We have presented a novel synthesis method for the preparation of metal/oxide nanocomposites based on the physical assembly of nanoparticles (NPs), which are formed by gas phase condensation in a He/O₂ atmosphere. This approach goes beyond the simple post-synthesis partial oxidation of elemental [33,34] or alloy [39,40] NPs that can only yield a metal core-oxide shell morphology with obvious compositional restrictions. Indeed, our strategy has the potential to provide greater versatility in terms of both composition and independent control over the NPs size and morphology of the two phases.

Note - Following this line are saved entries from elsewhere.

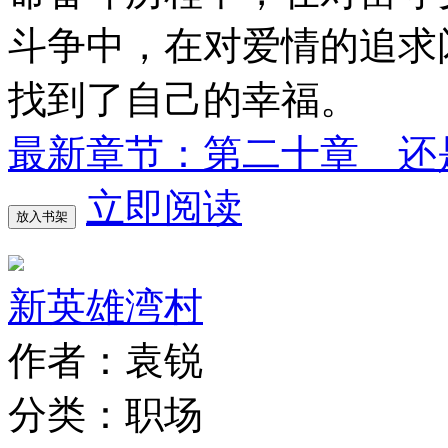
斗争中，在对爱情的追求
找到了自己的幸福。
最新章节：第二十章 还
立即阅读
放入书架
新英雄湾村
作者：袁锐
分类：职场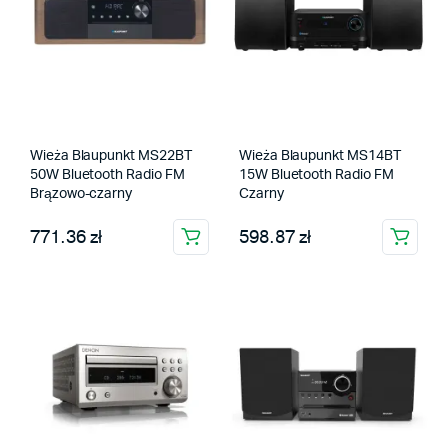
Wieża Blaupunkt MS22BT
Wieża Blaupunkt MS14BT
50W Bluetooth Radio FM
15W Bluetooth Radio FM
Brązowo-czarny
Czarny
771.36 zł
598.87 zł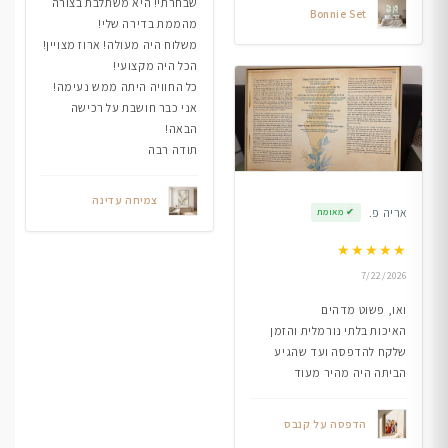
שבחרתי! היא משתלבת בצורה
Bonnie Set
מהממת בדירה שלי!
משלוח היה מעולה! ארוז מצויין!
הכל היה מקצועי!
כל החוויה היתה ממש נעימה!
אני כבר חושבת על רכישה
הבאה!
תודה רבה
צמיחה עדינה
אריה פ.
✔
מאומת
★
★
★
★
★
7/22/2026
ואו, פשוט מדהים
האיכות בלתי נורמלית והזמן
שלקח להדפסה ועד שהגיע
הביתה היה מהיר מעוד
הדפסה על קנבס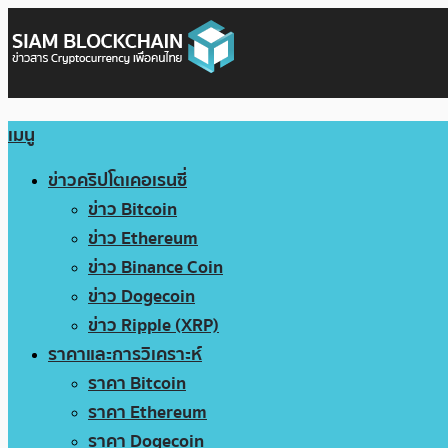
เมนู
ข่าวคริปโตเคอเรนซี่
ข่าว Bitcoin
ข่าว Ethereum
ข่าว Binance Coin
ข่าว Dogecoin
ข่าว Ripple (XRP)
ราคาและการวิเคราะห์
ราคา Bitcoin
ราคา Ethereum
ราคา Dogecoin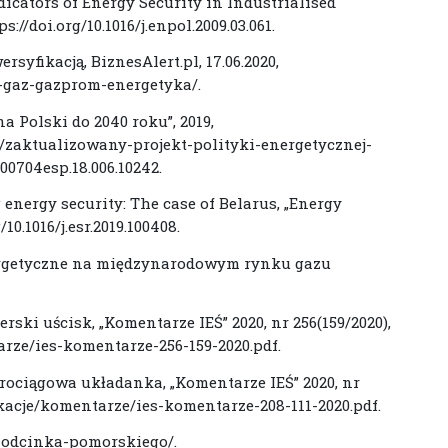
ndicators of Energy Security in Industrialised
s://doi.org/10.1016/j.enpol.2009.03.061.
syfikacją, BiznesAlert.pl, 17.06.2020,
ka-gaz-gazprom-energetyka/.
a Polski do 2040 roku”, 2019,
zaktualizowany-projekt-polityki-energetycznej-
500704esp.18.006.10242.
energy security: The case of Belarus, „Energy
/10.1016/j.esr.2019.100408.
rgetyczne na międzynarodowym rynku gazu
erski uścisk, „Komentarze IEŚ” 2020, nr 256(159/2020),
arze/ies-komentarze-256-159-2020.pdf.
rociągowa układanka, „Komentarze IEŚ” 2020, nr
likacje/komentarze/ies-komentarze-208-111-2020.pdf.
i-odcinka-pomorskiego/.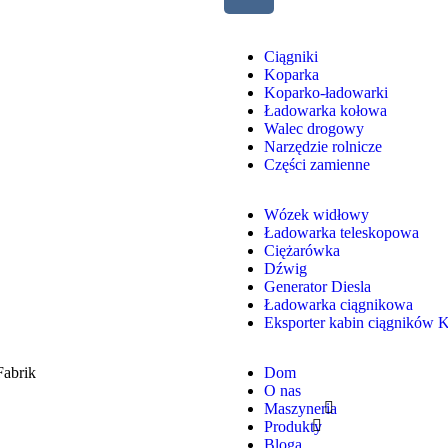
Ciągniki
Koparka
Koparko-ładowarki
Ładowarka kołowa
Walec drogowy
Narzędzie rolnicze
Części zamienne
Wózek widłowy
Ładowarka teleskopowa
Ciężarówka
Dźwig
Generator Diesla
Ładowarka ciągnikowa
Eksporter kabin ciągników 
Fabrik
Dom
O nas
Maszyneria
Produkty
Bloga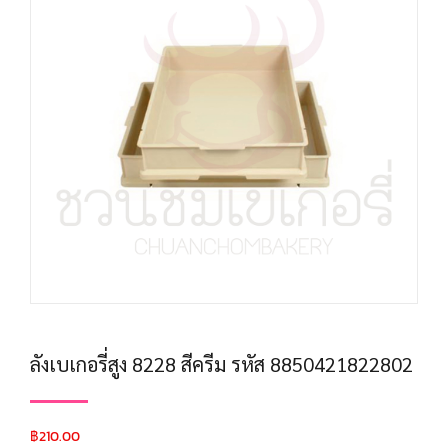
ลังเบเกอรี่สูง 8228 สีครีม รหัส 8850421822802
฿
210.00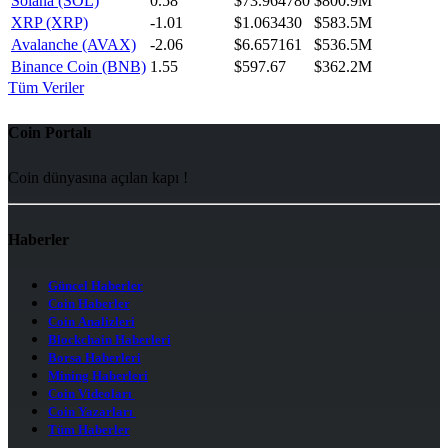
Solana (SOL)
0.58
$73.964780
$800.9M
XRP (XRP)
-1.01
$1.063430
$583.5M
Avalanche (AVAX)
-2.06
$6.657161
$536.5M
Binance Coin (BNB)
1.55
$597.67
$362.2M
Tüm Veriler
Coin Portalı
Coin dünyasına açılan kapı !
Haberler
Güncel Haberler
Coin Haberler
Coin Analizleri
Blockchain Haberleri
Borsa Haberleri
Mining Haberleri
Coin Videoları
Coin Yazarları
Tüm Haberler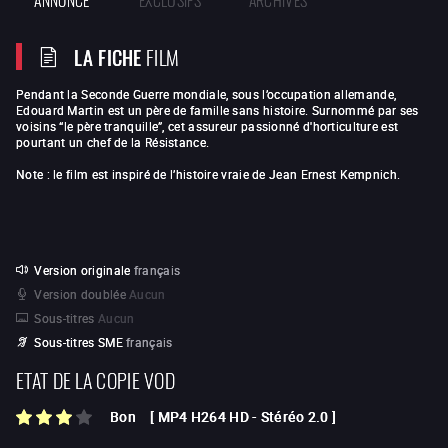
LA FICHE
FILM
Pendant la Seconde Guerre mondiale, sous l’occupation allemande,
Edouard Martin est un père de famille sans histoire. Surnommé par ses
voisins “le père tranquille”, cet assureur passionné d'horticulture est
pourtant un chef de la Résistance.
Note : le film est inspiré de l’histoire vraie de Jean Ernest Kempnich.
Version originale
français
Version doublée
Aucun
Sous-titres
Aucun
Sous-titres SME
français
ETAT DE LA COPIE VOD
Bon
[
MP4 H264 HD
-
Stéréo 2.0
]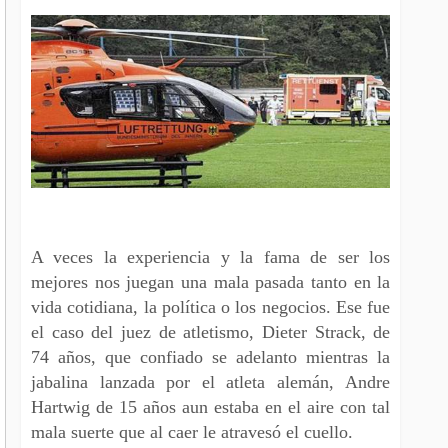
A veces la experiencia y la fama de ser los
mejores nos juegan una mala pasada tanto en la
vida cotidiana, la política o los negocios. Ese fue
el caso del juez de atletismo, Dieter Strack, de
74 años, que confiado se adelanto mientras la
jabalina lanzada por el atleta alemán, Andre
Hartwig de 15 años aun estaba en el aire con tal
mala suerte que al caer le atravesó el cuello.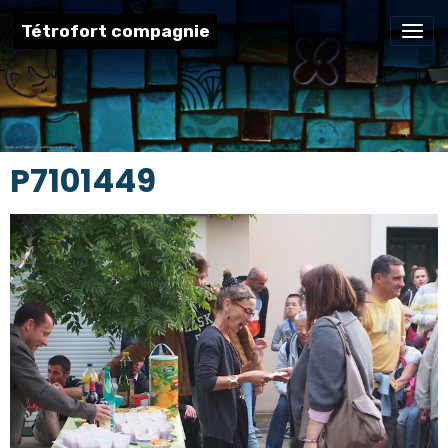
Tétrofort compagnie
P7101449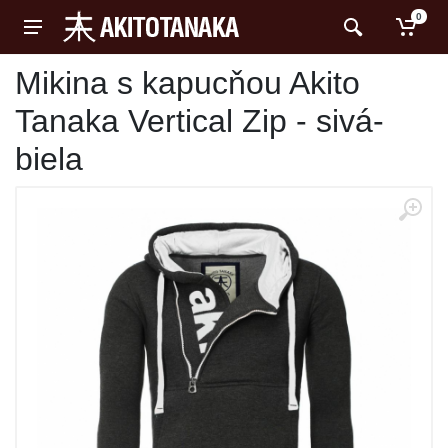
0
Mikina s kapucňou Akito
Tanaka Vertical Zip - sivá-
biela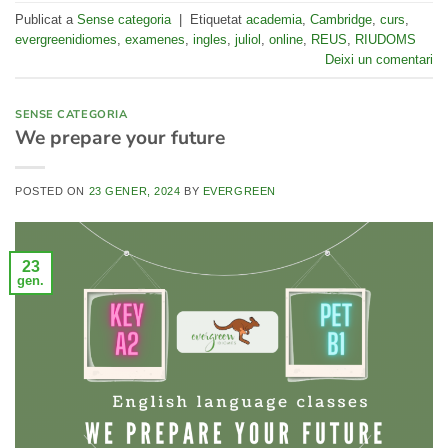
Publicat a
Sense categoria
|
Etiquetat
academia
,
Cambridge
,
curs
,
evergreenidiomes
,
examenes
,
ingles
,
juliol
,
online
,
REUS
,
RIUDOMS
Deixi un comentari
SENSE CATEGORIA
We prepare your future
POSTED ON
23 GENER, 2024
BY
EVERGREEN
23
gen.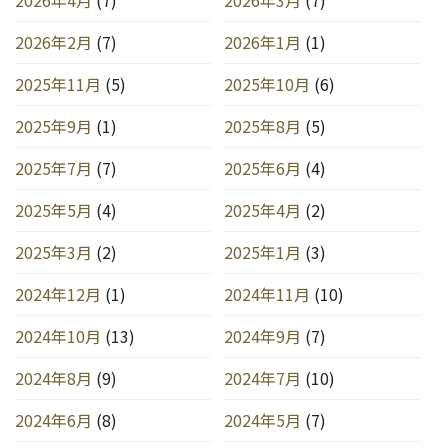
2026年2月
(7)
2026年1月
(1)
2025年11月
(5)
2025年10月
(6)
2025年9月
(1)
2025年8月
(5)
2025年7月
(7)
2025年6月
(4)
2025年5月
(4)
2025年4月
(2)
2025年3月
(2)
2025年1月
(3)
2024年12月
(1)
2024年11月
(10)
2024年10月
(13)
2024年9月
(7)
2024年8月
(9)
2024年7月
(10)
2024年6月
(8)
2024年5月
(7)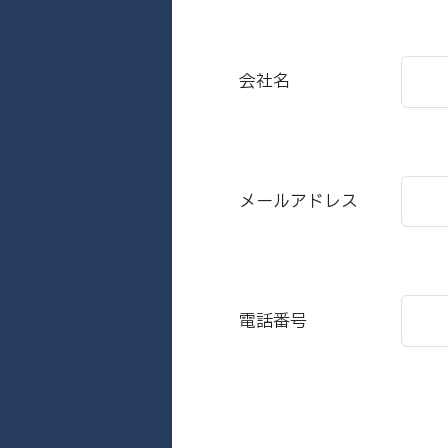
会社名
メールアドレス
電話番号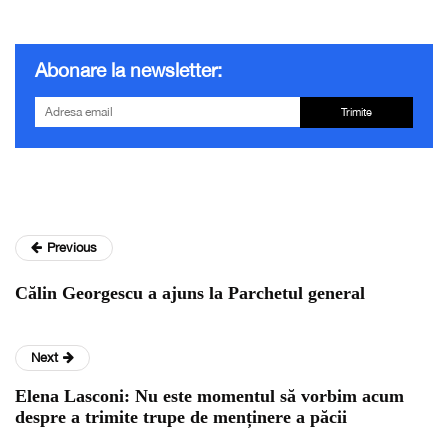
Abonare la newsletter:
Trimite
Previous
Călin Georgescu a ajuns la Parchetul general
Next
Elena Lasconi: Nu este momentul să vorbim acum
despre a trimite trupe de menținere a păcii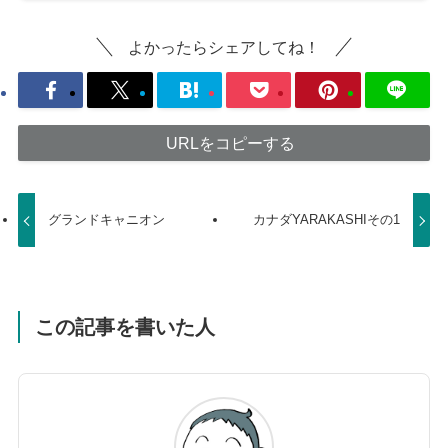
よかったらシェアしてね！
URLをコピーする
グランドキャニオン
カナダYARAKASHIその1
この記事を書いた人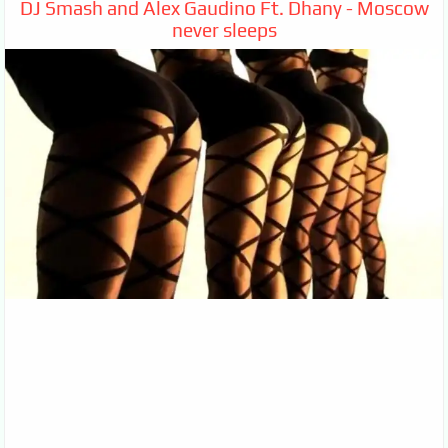
DJ Smash and Alex Gaudino Ft. Dhany - Moscow
never sleeps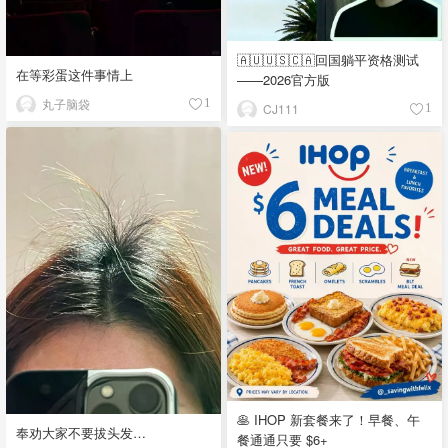
🇦🇺🇺🇸🇨🇦回国躺平资格测试
在等彩蛋这件事情上
——2026官方版
丸子脑袋
1
CJ111
1
🥞 IHOP 新套餐来了！早餐、午
奉劝大家不要拔头发…
餐通通只要 $6+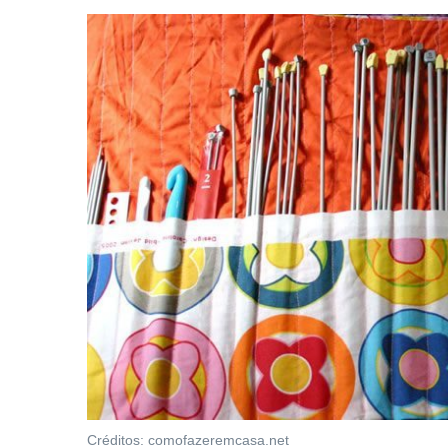
Créditos: comofazeremcasa.net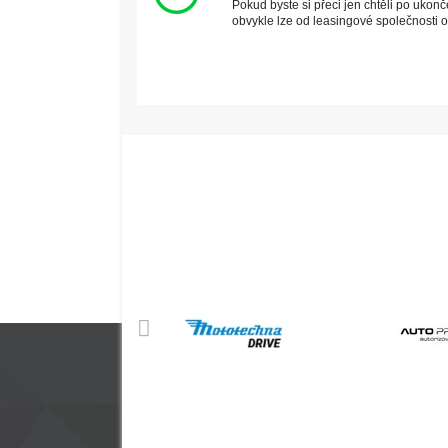
Pokud byste si přeci jen chtěli po ukon
obvykle lze od leasingové společnosti 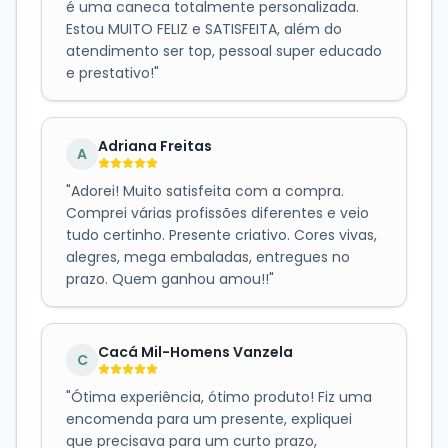
é uma caneca totalmente personalizada.
Estou MUITO FELIZ e SATISFEITA, além do
atendimento ser top, pessoal super educado
e prestativo!
"
Adriana Freitas
A
"
Adorei! Muito satisfeita com a compra.
Comprei várias profissões diferentes e veio
tudo certinho. Presente criativo. Cores vivas,
alegres, mega embaladas, entregues no
prazo. Quem ganhou amou!!
"
Cacá Mil-Homens Vanzela
C
"
Ótima experiência, ótimo produto! Fiz uma
encomenda para um presente, expliquei
que precisava para um curto prazo,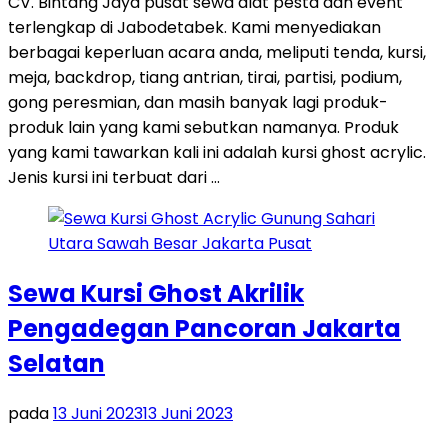
CV. Bintang Jaya pusat sewa alat pesta dan event
terlengkap di Jabodetabek. Kami menyediakan
berbagai keperluan acara anda, meliputi tenda, kursi,
meja, backdrop, tiang antrian, tirai, partisi, podium,
gong peresmian, dan masih banyak lagi produk-
produk lain yang kami sebutkan namanya. Produk
yang kami tawarkan kali ini adalah kursi ghost acrylic.
Jenis kursi ini terbuat dari …
Sewa Kursi Ghost Akrilik
Pengadegan Pancoran Jakarta
Selatan
pada
13 Juni 2023
13 Juni 2023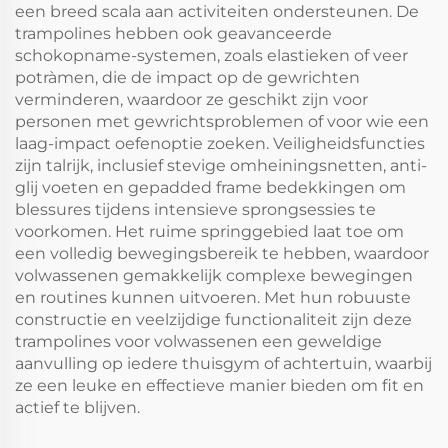
een breed scala aan activiteiten ondersteunen. De
trampolines hebben ook geavanceerde
schokopname-systemen, zoals elastieken of veer
potràmen, die de impact op de gewrichten
verminderen, waardoor ze geschikt zijn voor
personen met gewrichtsproblemen of voor wie een
laag-impact oefenoptie zoeken. Veiligheidsfuncties
zijn talrijk, inclusief stevige omheiningsnetten, anti-
glij voeten en gepadded frame bedekkingen om
blessures tijdens intensieve sprongsessies te
voorkomen. Het ruime springgebied laat toe om
een volledig bewegingsbereik te hebben, waardoor
volwassenen gemakkelijk complexe bewegingen
en routines kunnen uitvoeren. Met hun robuuste
constructie en veelzijdige functionaliteit zijn deze
trampolines voor volwassenen een geweldige
aanvulling op iedere thuisgym of achtertuin, waarbij
ze een leuke en effectieve manier bieden om fit en
actief te blijven.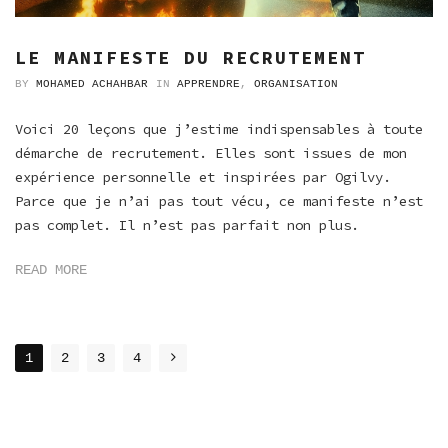
LE MANIFESTE DU RECRUTEMENT
BY
MOHAMED ACHAHBAR
IN
APPRENDRE
,
ORGANISATION
Voici 20 leçons que j’estime indispensables à toute
démarche de recrutement. Elles sont issues de mon
expérience personnelle et inspirées par Ogilvy.
Parce que je n’ai pas tout vécu, ce manifeste n’est
pas complet. Il n’est pas parfait non plus.
READ MORE
POSTS
1
2
3
4
NAVIGATION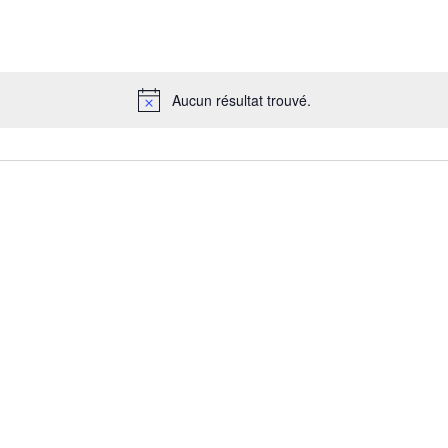
Aucun résultat trouvé.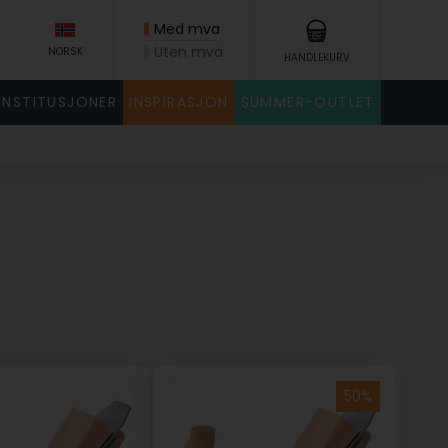
Med mva
Uten mva
NORSK
HANDLEKURV
INSTITUSJONER
INSPIRASJON
SUMMER-OUTLET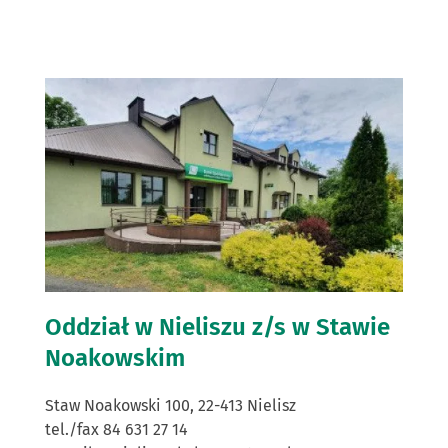
Oddział w Nieliszu z/s w Stawie
Noakowskim
Staw Noakowski 100, 22-413 Nielisz
tel./fax 84 631 27 14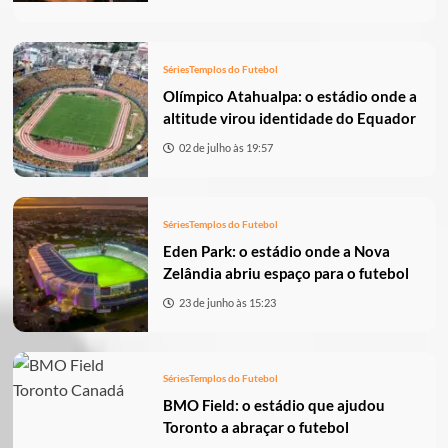
Séries
Templos do Futebol
Olímpico Atahualpa: o estádio onde a
altitude virou identidade do Equador
02 de julho às 19:57
Séries
Templos do Futebol
Eden Park: o estádio onde a Nova
Zelândia abriu espaço para o futebol
23 de junho às 15:23
Séries
Templos do Futebol
BMO Field: o estádio que ajudou
Toronto a abraçar o futebol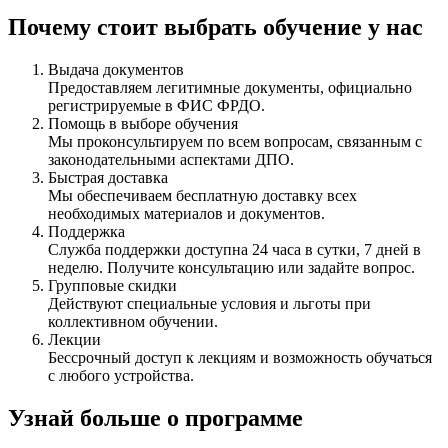
Почему стоит выбрать обучение у нас
Выдача документов
Предоставляем легитимные документы, официально
регистрируемые в ФИС ФРДО.
Помощь в выборе обучения
Мы проконсультируем по всем вопросам, связанным с
законодательными аспектами ДПО.
Быстрая доставка
Мы обеспечиваем бесплатную доставку всех
необходимых материалов и документов.
Поддержка
Служба поддержки доступна 24 часа в сутки, 7 дней в
неделю. Получите консультацию или задайте вопрос.
Групповые скидки
Действуют специальные условия и льготы при
коллективном обучении.
Лекции
Бессрочный доступ к лекциям и возможность обучаться
с любого устройства.
Узнай больше о программе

The synthesis method was demonstrated here for Fe/TiO_x and Fe-Co/TiO_x nanocomposites, but can be extended to other metal/oxide combinations and may benefit from peculiar features of gas phase condensation, some of which were not explored in the present work. These include: (i) good nanoscale mixing can be achieved also in case of immiscible precursors [41]; (ii) the size of metal NPs can be controlled by tuning the evaporation rate and the inert gas pressure [37]; homogeneous alloy NPs can be synthesized provided that the evaporation rate of the elements are similar, for example Fe-Co, Fe-Ni, Co-Ni, Ag-Au, Au-Cu; NPs sources based on high-pressure sputtering can be employed for the synthesis of refractory metal and oxide NPs [39]; the NPs assembly can be compacted in situ to produce dense pellets with varying degrees of porosity [42]. Obtaining a metal/oxide nanocomposite from the evaporation of two metallic precursors requires that they exhibit strongly different oxidation enthalpies. Besides the case of Ti explored here, we envisage that other suitable precursors for the formation of oxide NPs may be Mg, Al, and Si, all having an oxidation enthalpy more negative than −900 kJ/mol O₂. These may be combined with NPs of late transition metals, including noble metals. Post-synthesis thermal treatments in a suitable atmosphere permit to control the stoichiometry of the oxide NPs to a certain extent, reducing at the same time the oxidized surface shell around metal NPs. Future work will explore other metal/oxide combinations and characterize their physical/chemical properties.